In 1952, he began studies in the Department of Polish Studies at the University of Warsaw, but after a year he transferred to the newly formed Department of Musicology at the same university. In 1959 he received his Master of Arts degree for a dissertation on The Output of François Couperin (1668–1733) in Regard to His Harpsichord Pieces.

He lived in Podkowa Leśna.

==Career==
In 1957, Pociej began writing criticism for Ruch muzyczny (The Musical Movement), a music periodical; in 1959, he became an editor there. He published in many of Poland's culture magazines, including Przegląd kulturalny (The Cultural Review), Tygodnik Powszechny (The Catholic Weekly), Nowe Książki (New Books), Więź (The Link), Znak (The Sign) and Twórczość (Creative Work).

He made several series of radio broadcasts for Polish Radio 2, focusing on classical music, culture and the arts. He was a visiting lecturer at the Music Academies in Kraków and Warsaw, and took part in academic conferences, particularly on early music and the philosophy of music.

In 1983–1985, Bohdan Pociej joined the Musicologists' Section in the Polish Composers' Union. He was also a member of the Polish Writers' Association and the Polish Philosophical Association.

== Thought ==
Bohdan Pociej studied and wrote about both in musicology and philosophy. He called the domain of his writings "historiosophy".

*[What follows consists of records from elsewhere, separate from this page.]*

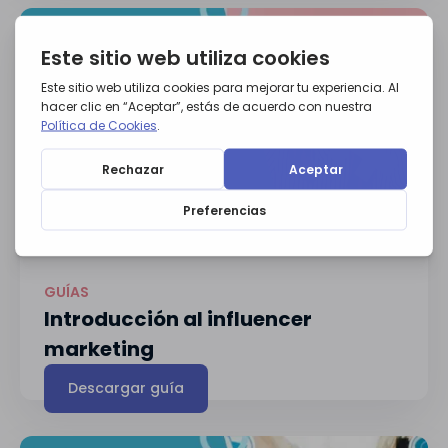
GUÍAS
Introducción al influencer
marketing
Descargar guía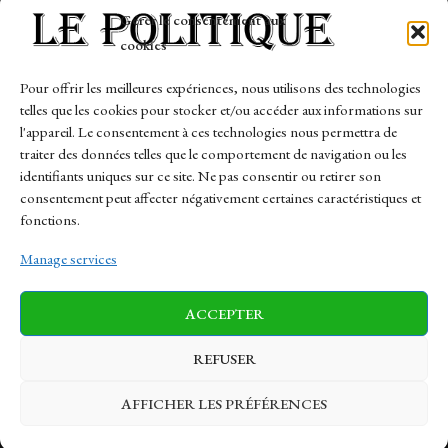
Tech
Gérer le consentement aux
Travail
cookies
Finance-Marches
Pour offrir les meilleures expériences, nous utilisons des technologies
telles que les cookies pour stocker et/ou accéder aux informations sur
Links
l'appareil. Le consentement à ces technologies nous permettra de
traiter des données telles que le comportement de navigation ou les
Contact
identifiants uniques sur ce site. Ne pas consentir ou retirer son
Sitemap
consentement peut affecter négativement certaines caractéristiques et
fonctions.
Manage services
News
Finance-Marches
Politics
ACCEPTER
Business
Tech
Health
Sports
Travel
REFUSER
AFFICHER LES PRÉFÉRENCES
© 1997-2026 - lepolitique.net. All Rights Reserved.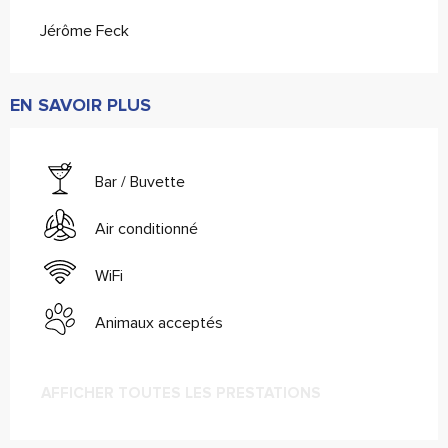
Jérôme Feck
EN SAVOIR PLUS
Bar / Buvette
Air conditionné
WiFi
Animaux acceptés
AFFICHER TOUTES LES PRESTATIONS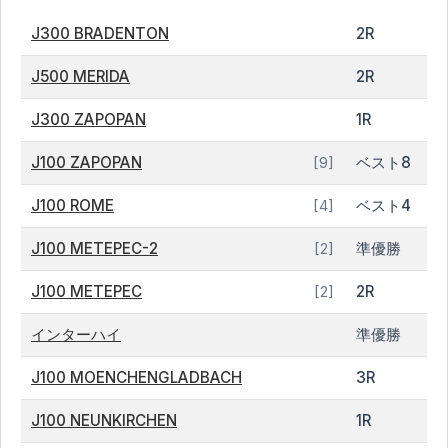
J300 BRADENTON
2R
J500 MERIDA
2R
J300 ZAPOPAN
1R
J100 ZAPOPAN
ベスト8
[9]
J100 ROME
ベスト4
[4]
J100 METEPEC-2
準優勝
[2]
J100 METEPEC
2R
[2]
インターハイ
準優勝
J100 MOENCHENGLADBACH
3R
J100 NEUNKIRCHEN
1R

Pociej described analogies between the thinking of composers and philosophers, including medieval parallels between the ideas of Thomas Aquinas and the Ars Nova musical period; parallels between the monadic system of Leibniz and the polyphonic musical forms of Bach; and the analogy between the thought of Hegel and the musical creation of Beethoven. He used terms coined by Leibniz or Kant play crucial role to explain the metaphysics of music. This combination of the philosophical and musical systems of one time period is demonstrated in his book Jan Sebastian Bach – muzyka i wielkość (Johann Sebastian Bach – Music and Greatness).

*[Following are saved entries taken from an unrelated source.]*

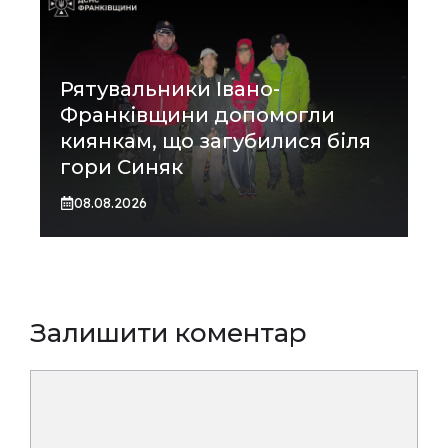
Рятувальники Івано-
Франківщини допомогли
киянкам, що загубилися біля
гори Синяк
08.08.2026
Залишити коментар
Коментар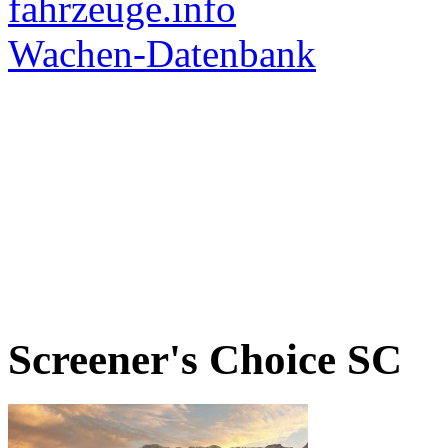
Screener's Choice
SC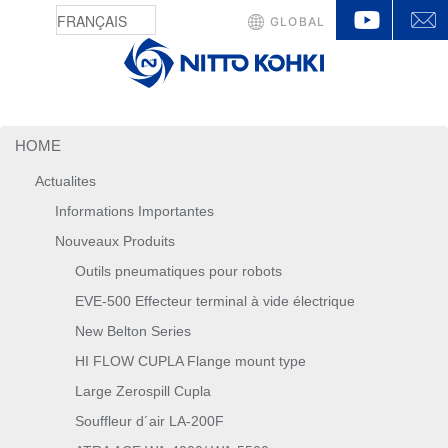
YouTu
GLOBAL
HOME
Actualites
Informations Importantes
Nouveaux Produits
Outils pneumatiques pour robots
EVE-500 Effecteur terminal à vide électrique
New Belton Series
HI FLOW CUPLA Flange mount type
Large Zerospill Cupla
Souffleur d´air LA-200F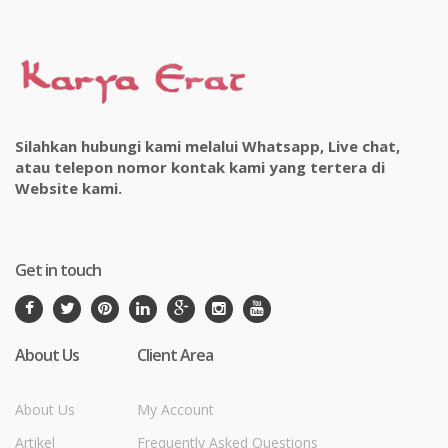
Silahkan hubungi kami melalui Whatsapp, Live chat,
atau telepon nomor kontak kami yang tertera di
Website kami.
Get in touch
About Us
Client Area
About Us
My Account
Artikel
Frequently Asked Questions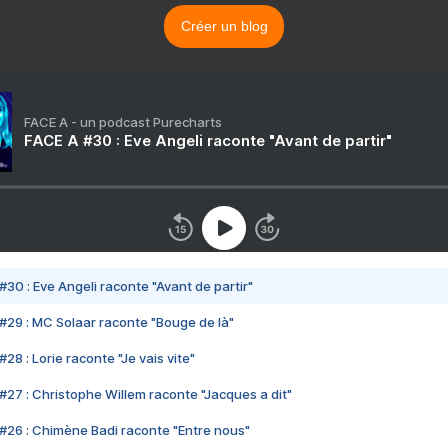
Créer un blog
FACE A - un podcast Purecharts
FACE A #30 : Eve Angeli raconte "Avant de partir"
#30 : Eve Angeli raconte "Avant de partir"
#29 : MC Solaar raconte "Bouge de là"
28 : Lorie raconte "Je vais vite"
#27 : Christophe Willem raconte "Jacques a dit"
#26 : Chimène Badi raconte "Entre nous"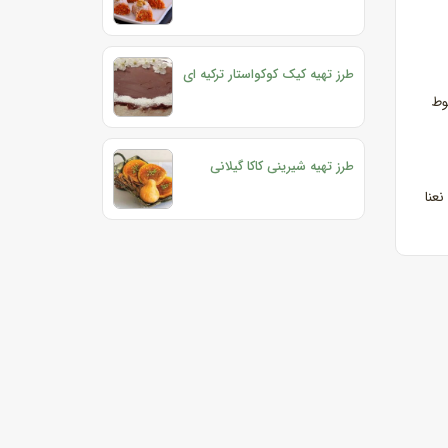
طرز تهیه کیک کوکواستار ترکیه ای
لوط
طرز تهیه شیرینی کاکا گیلانی
عنا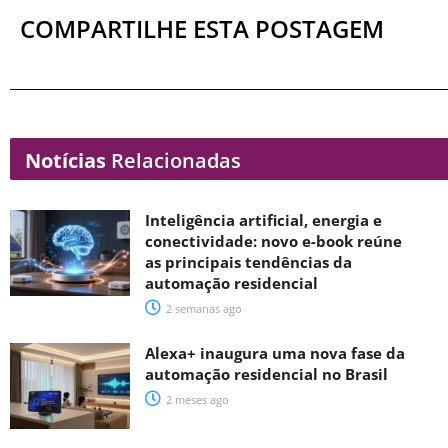
COMPARTILHE ESTA POSTAGEM
Notícias
Relacionadas
Inteligência artificial, energia e
conectividade: novo e-book reúne
as principais tendências da
automação residencial
2 semanas ago
Alexa+ inaugura uma nova fase da
automação residencial no Brasil
2 meses ago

In his books, Mahler and Romantyzm bez granic (Romanticism without borders), Pociej described three stages of musical imagination in the Romantic composers: musical craftsmanship, emotionality, and “pure inwardness revealed in music” (expression of objective feelings so that they are experienced spiritually by the listener). The attainment of this third stage he asserted to be rare, appearing in the works of (Schubert, Mahler and Bruckner).

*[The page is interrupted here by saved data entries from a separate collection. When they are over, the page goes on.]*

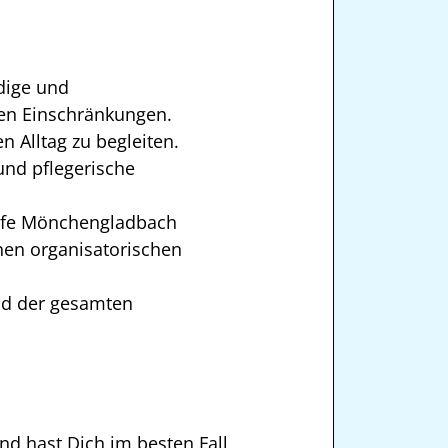
dige und
hen Einschränkungen.
 Alltag zu begleiten.
und pflegerische
ilfe Mönchengladbach
nen organisatorischen
nd der gesamten
nd hast Dich im besten Fall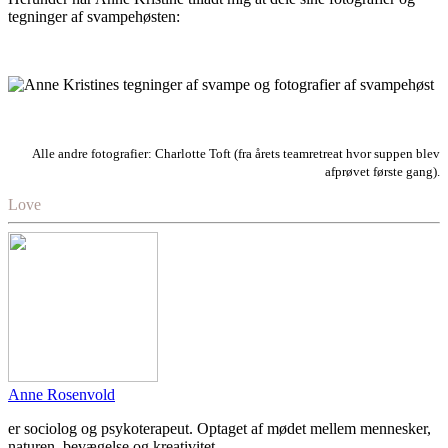
tegninger af svampehøsten:
Alle andre fotografier: Charlotte Toft (fra årets teamretreat hvor suppen blev
afprøvet første gang).
Love
Anne Rosenvold
er sociolog og psykoterapeut. Optaget af mødet mellem mennesker,
naturen, bevægelse og kreativitet.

In 2003, an M.A. dissertation about Bohdan Pociej's musical writing was submitted at the Department of Musicology, University of Warsaw.

== Works ==
- Klawesyniści francuscy (French harpsichord players), PWM, Kraków 1969
- Jan Sebastian Bach – muzyka i wielkość (Johann Sebastian Bach – Music and Greatness) PWM, Kraków 1972
- Lutosławski a wartość muzyki (Lutosławski and the value of music), PWM, Kraków 1976
- Szkice z późnego romantyzmu, (Sketches on late Romanticism) PWM, Kraków 1978
- Gustav Mahler, PWM, Kraków 1992
- Wagner, PWM, Kraków 2004
- Bycie w muzyce. Próba opisania twórczości Henryka Mikołaja Góreckiego (Being in music. An attempted description of Henryk Mikołaj Górecki's creative output), Academy of Music in Katowice 2005
- Z perspektywy muzyki. Wybór szkiców (From the perspective of music. A selection of sketches), Biblioteka "Więzi", Warszawa 2005
- Romantyzm bez granic (Romanticism without borders), Biblioteka "Więzi", Warszawa 2008

Pociej also contributed to the New Grove Dictionary of Music and Musicians.